Page MenuHomePhabricator

[Task] Ex:WikibaseQualityExternalValidation - performance review of Special:CrossCheck
Closed, DeclinedPublic


@aaron, can you take a look at this special page?

It eventually calls CrossChecker::crossCheckStatements, which if you follow the execution path has 6 foreach'es nested inside each other.

Besides throttling (T103905) is there anything they need to do to make sure this isn't a DoS vector?

Event Timeline

csteipp assigned this task to aaron.
csteipp raised the priority of this task from to Needs Triage.
csteipp updated the task description. (Show Details)

It would be interesting to dumps of all the queries for a request done for a typical case and a worse-type case.

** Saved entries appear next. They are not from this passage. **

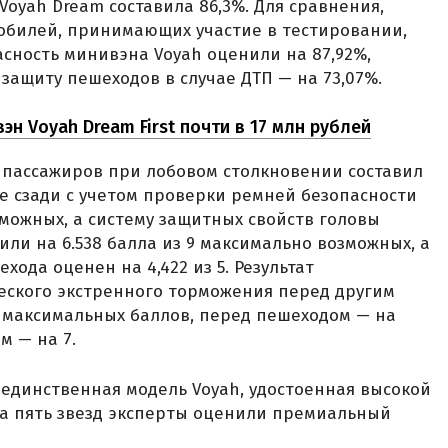
Voyah Dream составила 86,3%. Для сравнения,
обилей, принимающих участие в тестировании,
асность минивэна Voyah оценили на 87,92%,
 защиту пешеходов в случае ДТП — на 73,07%.
н Voyah Dream First почти в 17 млн рублей
 пассажиров при лобовом столкновении составил
де сзади с учетом проверки ремней безопасности
озможных, а систему защитных свойств головы
ли на 6.538 балла из 9 максимально возможных, а
хода оценен на 4,422 из 5. Результат
еского экстренного торможения перед другим
11 максимальных баллов, перед пешеходом — на
м — на 7.
 единственная модель Voyah, удостоенная высокой
 на пять звезд эксперты оценили премиальный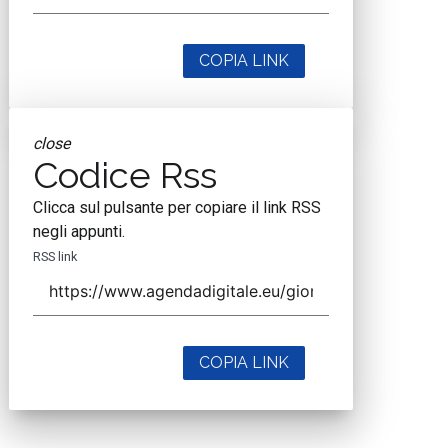
COPIA LINK
close
Codice Rss
Clicca sul pulsante per copiare il link RSS
negli appunti.
RSS link
COPIA LINK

In both cases 3 database queries are executed:
Query 1:

SELECT dump_id FROM wbqev_identifier_properties
WHERE identifier_pid IN ( ... );

Query 2:

SELECT * FROM wbqev_dump_information
LEFT JOIN wbqev_identifier_properties
ON wbqev_dump_information.dumpId = wbqev_identifier_properties.dump_id
WHERE wbqev_dump_information.dumpId IN ( ... );

Query 3:

SELECT ( dump_id, external_id, pid, external_value ) 
FROM wbqev_external_data
WHERE dump_id IN ( ... )
AND external_id IN ( ... )
AND pid IN ( ... );

Number of rows depends on how many external datasets are imported into the database. For now, we only use the GND as a counterpart database, which results in the following numbers:

Typical Case
Query 1 returns 1 row.
Query 2 returns 3 rows.
Query 3 returns 3 rows.

Worst Case
Query 1 returns 1 row.
Query 2 returns 3 rows.
Query 3 returns 22 rows.

Does this answers your question, or do you need more information?

Lydia_Pintscher renamed this task from Ex:WikibaseQualityExternalValidation - performance review of Special:CrossCheck to [Task] Ex:WikibaseQualityExternalValidation - performance review of Special:CrossCheck.Aug 17 2015, 4:05 PM
Lydia_Pintscher set Security to None.

@aaron Any update on this? This looks like it is the last remaining blocker for deploying the extension.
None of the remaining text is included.